# [EXERCISE]
Copy the lines of the data below exactly, starting at the first and stopping after the line that contains "かいサポートを行うため、現在、保健センター、おおたか"; include no pictures.

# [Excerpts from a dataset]
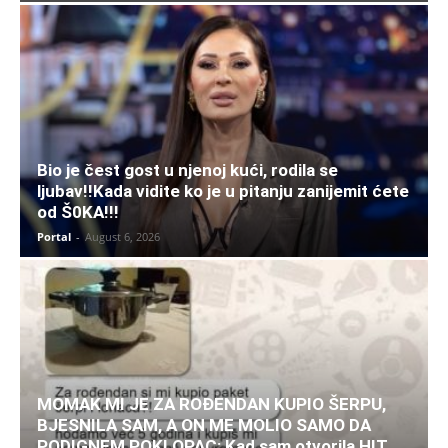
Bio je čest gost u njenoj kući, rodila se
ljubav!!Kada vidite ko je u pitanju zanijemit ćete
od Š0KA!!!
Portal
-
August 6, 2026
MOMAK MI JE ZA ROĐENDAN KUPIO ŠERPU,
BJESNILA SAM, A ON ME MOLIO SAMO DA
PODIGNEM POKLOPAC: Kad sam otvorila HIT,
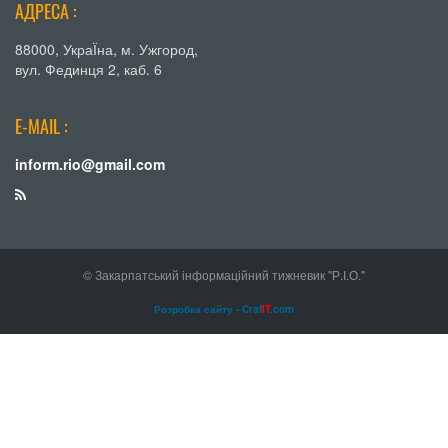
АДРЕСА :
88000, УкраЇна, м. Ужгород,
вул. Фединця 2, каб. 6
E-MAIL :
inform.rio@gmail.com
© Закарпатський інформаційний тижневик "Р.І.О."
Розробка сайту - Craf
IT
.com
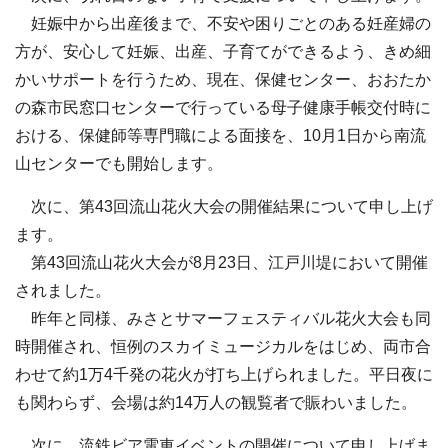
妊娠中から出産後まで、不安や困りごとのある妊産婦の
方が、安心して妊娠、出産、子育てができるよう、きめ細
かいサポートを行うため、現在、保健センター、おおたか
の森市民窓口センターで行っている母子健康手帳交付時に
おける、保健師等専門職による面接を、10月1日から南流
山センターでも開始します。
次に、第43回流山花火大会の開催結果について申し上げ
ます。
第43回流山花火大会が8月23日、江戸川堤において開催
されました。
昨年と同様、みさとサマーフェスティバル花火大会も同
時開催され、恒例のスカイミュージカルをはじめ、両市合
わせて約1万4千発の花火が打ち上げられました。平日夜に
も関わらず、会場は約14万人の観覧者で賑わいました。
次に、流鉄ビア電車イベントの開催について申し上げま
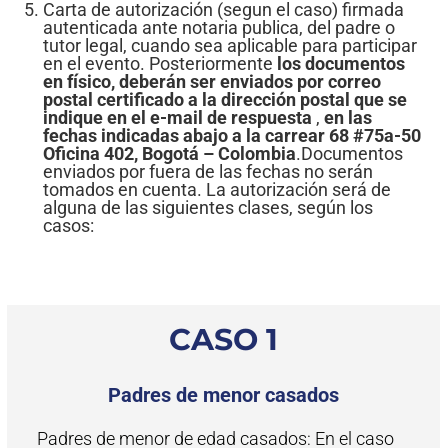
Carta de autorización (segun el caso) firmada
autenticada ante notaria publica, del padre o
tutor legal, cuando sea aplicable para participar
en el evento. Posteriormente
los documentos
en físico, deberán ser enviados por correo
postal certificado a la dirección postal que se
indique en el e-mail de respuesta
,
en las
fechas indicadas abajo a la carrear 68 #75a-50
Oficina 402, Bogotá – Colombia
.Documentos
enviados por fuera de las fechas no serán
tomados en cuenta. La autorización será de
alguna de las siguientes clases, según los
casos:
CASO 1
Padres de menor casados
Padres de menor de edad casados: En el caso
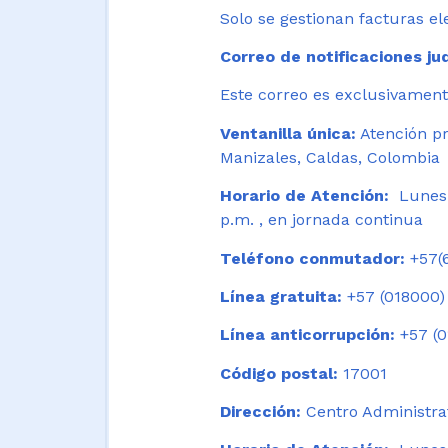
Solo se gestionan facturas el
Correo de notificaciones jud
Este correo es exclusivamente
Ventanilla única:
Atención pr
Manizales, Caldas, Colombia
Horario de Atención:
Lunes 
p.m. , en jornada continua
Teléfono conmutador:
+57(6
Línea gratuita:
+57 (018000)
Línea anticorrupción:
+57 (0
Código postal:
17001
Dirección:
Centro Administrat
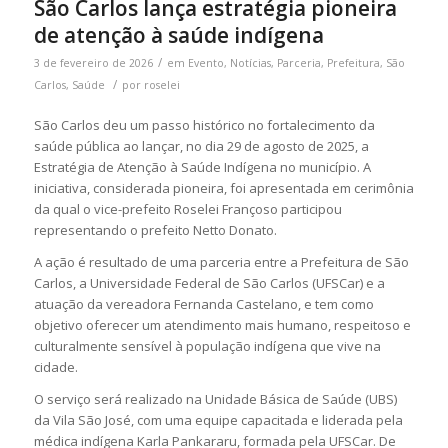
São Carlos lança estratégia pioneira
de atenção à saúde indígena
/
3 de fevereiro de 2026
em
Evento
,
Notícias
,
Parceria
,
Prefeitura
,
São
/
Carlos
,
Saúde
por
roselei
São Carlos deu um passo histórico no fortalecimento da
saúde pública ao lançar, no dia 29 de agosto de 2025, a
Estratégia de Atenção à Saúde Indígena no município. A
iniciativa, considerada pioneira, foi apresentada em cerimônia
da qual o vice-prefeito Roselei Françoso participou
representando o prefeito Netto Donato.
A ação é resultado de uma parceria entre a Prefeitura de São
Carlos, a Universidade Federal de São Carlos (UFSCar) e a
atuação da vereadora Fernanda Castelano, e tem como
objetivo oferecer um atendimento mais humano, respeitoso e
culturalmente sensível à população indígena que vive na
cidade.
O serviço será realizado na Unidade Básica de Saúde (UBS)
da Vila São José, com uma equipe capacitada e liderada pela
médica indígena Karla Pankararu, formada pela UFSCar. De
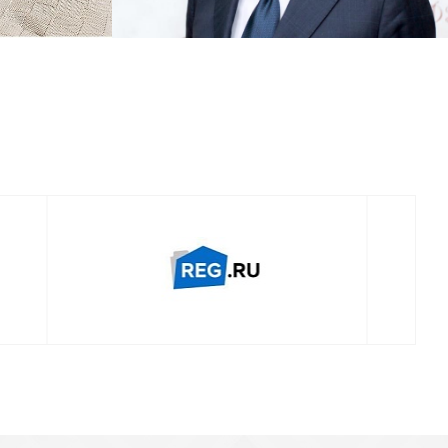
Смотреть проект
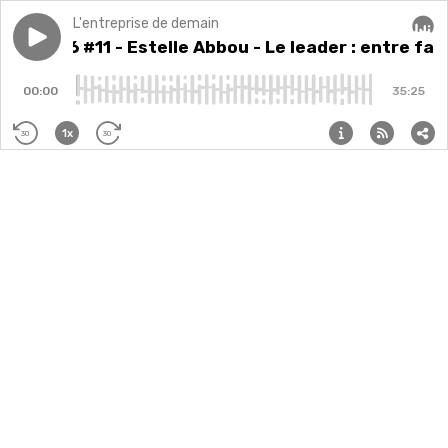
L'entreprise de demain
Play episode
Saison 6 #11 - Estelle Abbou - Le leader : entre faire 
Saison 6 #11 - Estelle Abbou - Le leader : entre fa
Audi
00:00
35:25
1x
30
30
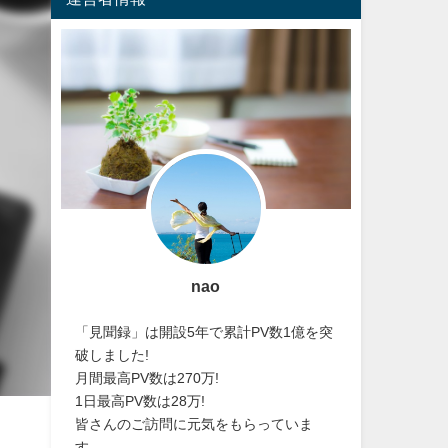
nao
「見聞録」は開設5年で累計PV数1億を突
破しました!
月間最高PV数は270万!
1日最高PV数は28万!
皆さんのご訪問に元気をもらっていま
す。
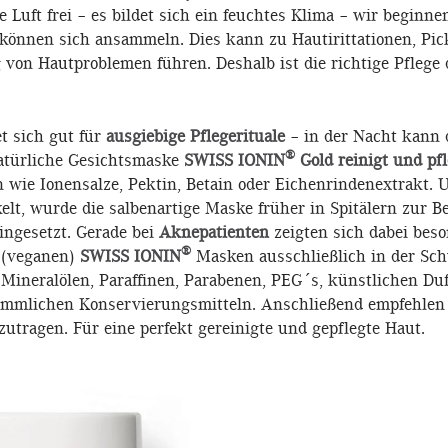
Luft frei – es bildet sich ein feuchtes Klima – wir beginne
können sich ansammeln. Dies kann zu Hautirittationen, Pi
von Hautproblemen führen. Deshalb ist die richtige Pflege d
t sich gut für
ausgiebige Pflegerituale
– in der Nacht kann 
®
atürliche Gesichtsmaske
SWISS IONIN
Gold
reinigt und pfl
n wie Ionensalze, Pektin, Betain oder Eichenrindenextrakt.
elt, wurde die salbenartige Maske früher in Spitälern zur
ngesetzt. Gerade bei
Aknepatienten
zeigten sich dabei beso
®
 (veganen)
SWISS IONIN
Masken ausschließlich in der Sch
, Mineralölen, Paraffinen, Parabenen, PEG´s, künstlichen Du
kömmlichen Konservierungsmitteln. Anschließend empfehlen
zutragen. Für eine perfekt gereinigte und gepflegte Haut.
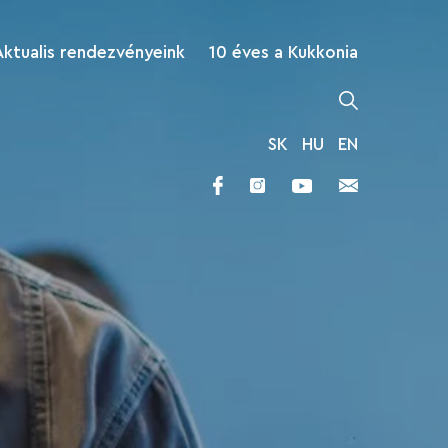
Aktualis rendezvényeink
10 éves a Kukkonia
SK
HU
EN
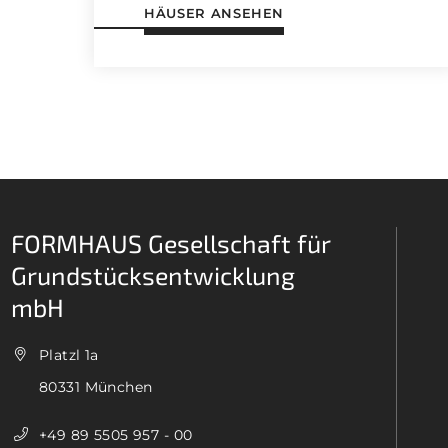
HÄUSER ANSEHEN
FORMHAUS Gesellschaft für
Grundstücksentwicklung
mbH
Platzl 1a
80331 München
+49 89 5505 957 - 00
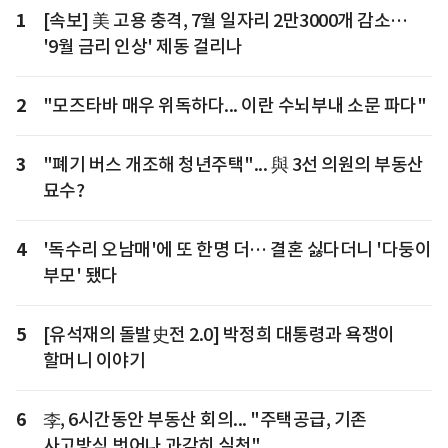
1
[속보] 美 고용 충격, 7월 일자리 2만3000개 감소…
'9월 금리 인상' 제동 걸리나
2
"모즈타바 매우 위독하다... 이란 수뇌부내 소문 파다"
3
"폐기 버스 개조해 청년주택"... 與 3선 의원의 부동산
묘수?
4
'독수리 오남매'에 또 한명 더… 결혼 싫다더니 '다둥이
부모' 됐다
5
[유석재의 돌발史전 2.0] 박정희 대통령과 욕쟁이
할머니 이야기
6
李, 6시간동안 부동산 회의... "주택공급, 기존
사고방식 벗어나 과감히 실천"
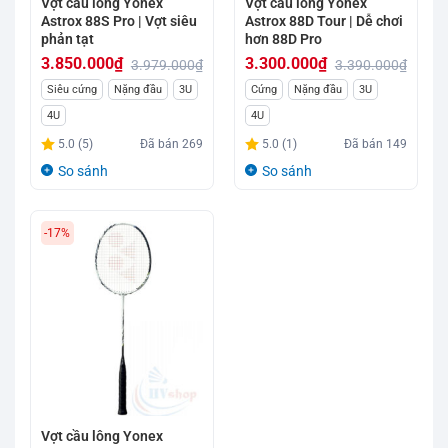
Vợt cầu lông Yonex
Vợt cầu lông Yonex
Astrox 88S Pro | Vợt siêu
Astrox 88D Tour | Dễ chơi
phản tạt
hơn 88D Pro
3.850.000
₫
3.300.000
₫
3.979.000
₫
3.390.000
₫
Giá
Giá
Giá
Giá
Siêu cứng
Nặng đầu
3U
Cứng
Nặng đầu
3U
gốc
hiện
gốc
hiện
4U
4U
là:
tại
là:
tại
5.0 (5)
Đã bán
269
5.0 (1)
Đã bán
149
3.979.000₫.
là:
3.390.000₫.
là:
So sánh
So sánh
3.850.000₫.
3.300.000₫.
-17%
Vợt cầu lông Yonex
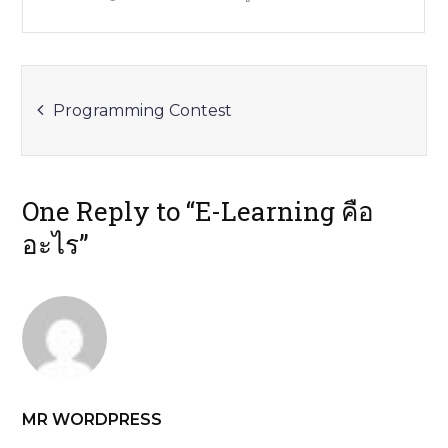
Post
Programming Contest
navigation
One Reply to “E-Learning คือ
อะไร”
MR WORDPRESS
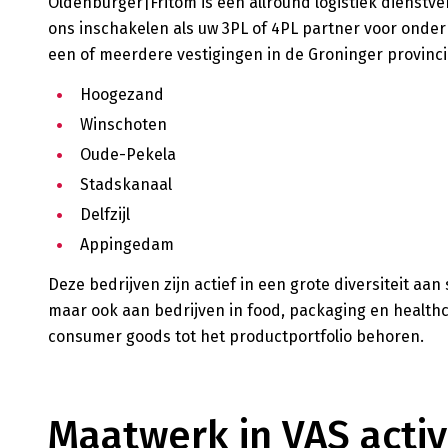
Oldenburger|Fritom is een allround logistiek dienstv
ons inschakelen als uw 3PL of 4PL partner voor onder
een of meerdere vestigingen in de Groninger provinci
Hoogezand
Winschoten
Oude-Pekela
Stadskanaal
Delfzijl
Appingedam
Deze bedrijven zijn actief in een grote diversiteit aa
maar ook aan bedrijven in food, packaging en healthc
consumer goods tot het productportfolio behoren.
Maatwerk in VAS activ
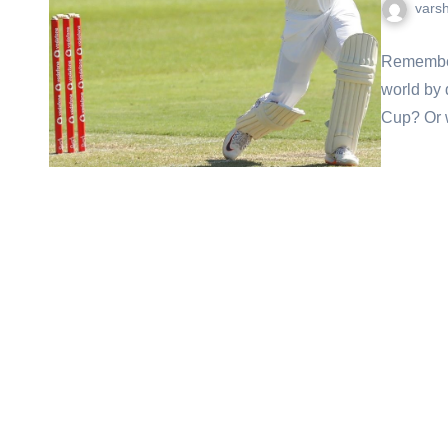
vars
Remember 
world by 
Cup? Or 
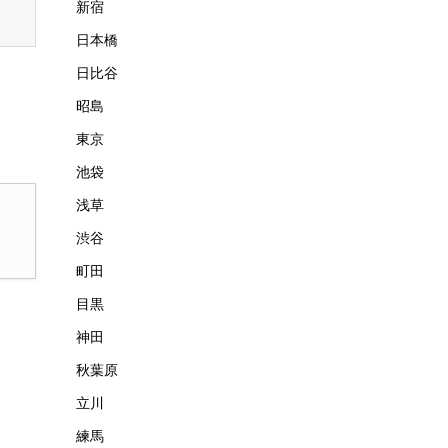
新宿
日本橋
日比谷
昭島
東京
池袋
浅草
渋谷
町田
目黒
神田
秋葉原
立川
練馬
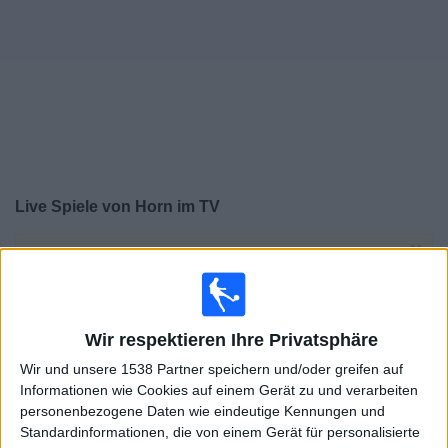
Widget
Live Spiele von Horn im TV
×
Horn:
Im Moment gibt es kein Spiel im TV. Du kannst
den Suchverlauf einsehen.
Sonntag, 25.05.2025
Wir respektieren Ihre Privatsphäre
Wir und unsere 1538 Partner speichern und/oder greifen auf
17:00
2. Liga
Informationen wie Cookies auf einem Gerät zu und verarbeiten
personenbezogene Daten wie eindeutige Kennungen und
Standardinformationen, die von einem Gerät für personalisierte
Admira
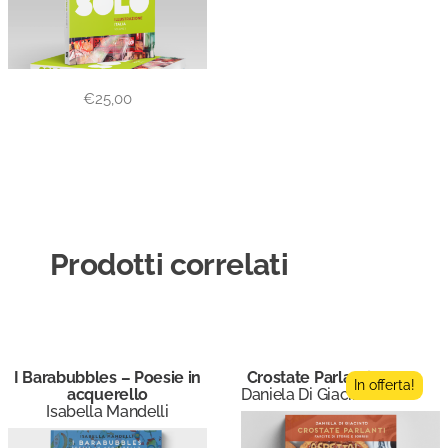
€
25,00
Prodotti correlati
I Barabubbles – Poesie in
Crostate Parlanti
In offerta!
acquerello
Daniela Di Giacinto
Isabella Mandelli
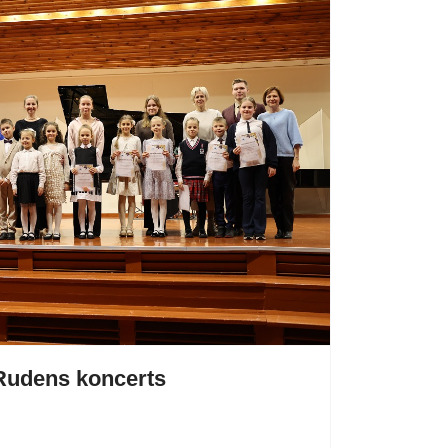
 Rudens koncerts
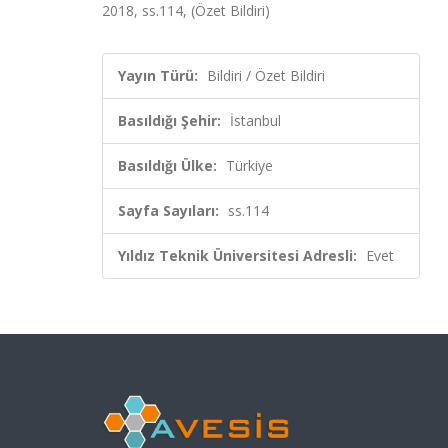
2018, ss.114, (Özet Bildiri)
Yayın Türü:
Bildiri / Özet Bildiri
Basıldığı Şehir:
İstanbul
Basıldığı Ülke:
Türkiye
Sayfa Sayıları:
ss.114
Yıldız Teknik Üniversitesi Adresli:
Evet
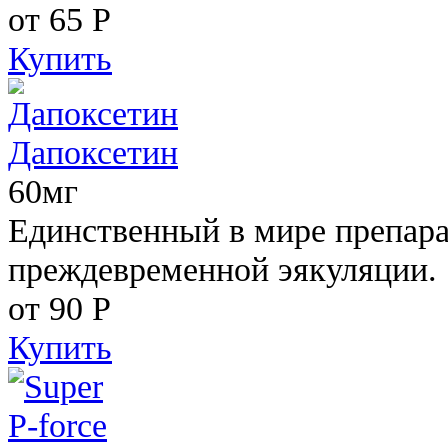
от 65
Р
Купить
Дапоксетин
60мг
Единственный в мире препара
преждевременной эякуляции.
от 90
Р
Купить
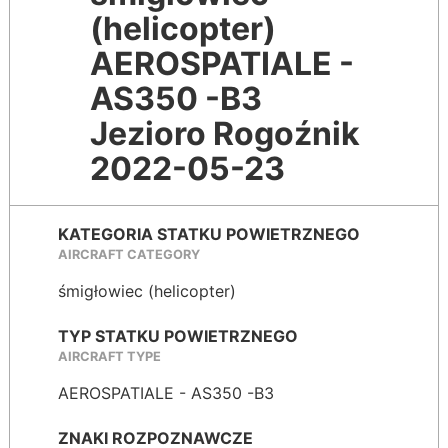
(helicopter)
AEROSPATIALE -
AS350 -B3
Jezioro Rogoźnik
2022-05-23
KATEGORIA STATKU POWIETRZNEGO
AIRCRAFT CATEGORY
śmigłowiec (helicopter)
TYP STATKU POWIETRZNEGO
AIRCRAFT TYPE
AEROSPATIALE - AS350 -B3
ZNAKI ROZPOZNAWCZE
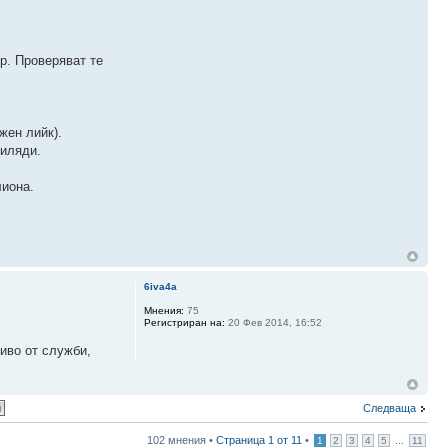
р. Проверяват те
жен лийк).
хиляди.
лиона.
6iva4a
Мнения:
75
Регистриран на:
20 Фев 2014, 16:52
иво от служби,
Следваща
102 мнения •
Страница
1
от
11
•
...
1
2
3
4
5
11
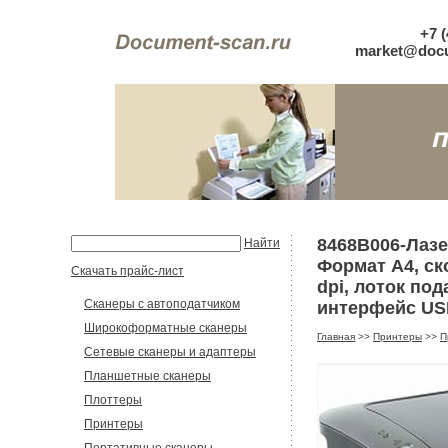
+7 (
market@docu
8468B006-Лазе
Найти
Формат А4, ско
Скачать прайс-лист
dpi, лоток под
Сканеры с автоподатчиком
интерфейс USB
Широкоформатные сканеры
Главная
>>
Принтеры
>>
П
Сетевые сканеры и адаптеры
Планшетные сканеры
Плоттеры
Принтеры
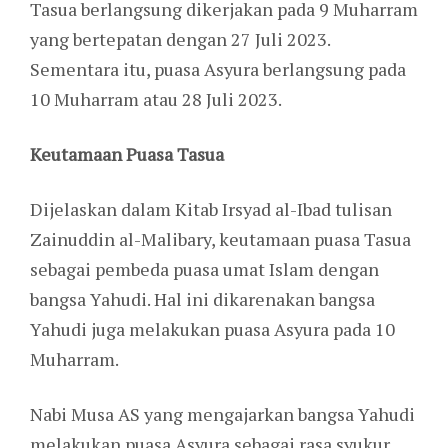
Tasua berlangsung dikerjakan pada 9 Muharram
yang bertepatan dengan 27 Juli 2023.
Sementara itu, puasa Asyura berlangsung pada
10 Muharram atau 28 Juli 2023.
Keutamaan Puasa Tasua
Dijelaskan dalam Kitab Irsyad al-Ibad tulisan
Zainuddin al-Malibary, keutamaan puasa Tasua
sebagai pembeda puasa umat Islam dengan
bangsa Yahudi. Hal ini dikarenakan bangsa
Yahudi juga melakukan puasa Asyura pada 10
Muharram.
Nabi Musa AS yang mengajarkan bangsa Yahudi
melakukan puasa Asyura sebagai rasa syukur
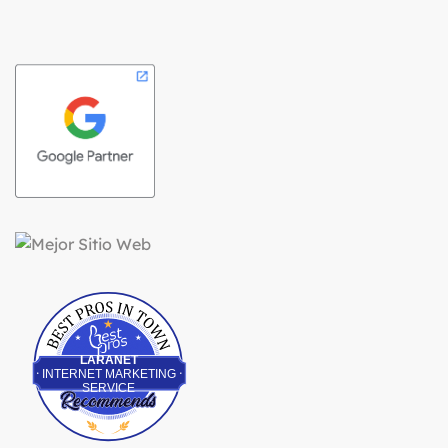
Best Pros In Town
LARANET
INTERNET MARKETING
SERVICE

# [ANSWER BOX]
Bio je čest gost u njenoj kući, rodila se
ljubav!!Kada vidite ko je u pitanju zanijemit ćete
od Š0KA!!!
Portal
-
August 6, 2026
MOMAK MI JE ZA ROĐENDAN KUPIO ŠERPU,
BJESNILA SAM, A ON ME MOLIO SAMO DA
PODIGNEM POKLOPAC: Kad sam otvorila HIT,
АДРЕСА :
88000, УкраЇна, м. Ужгород,
вул. Фединця 2, каб. 6
E-MAIL :
inform.rio@gmail.com
© Закарпатський інформаційний тижневик "Р.І.О."
Розробка сайту - Craf
IT
.com
妊娠中から出産後まで、不安や困りごとのある妊産婦の
方が、安心して妊娠、出産、子育てができるよう、きめ細
かいサポートを行うため、現在、保健センター、おおたか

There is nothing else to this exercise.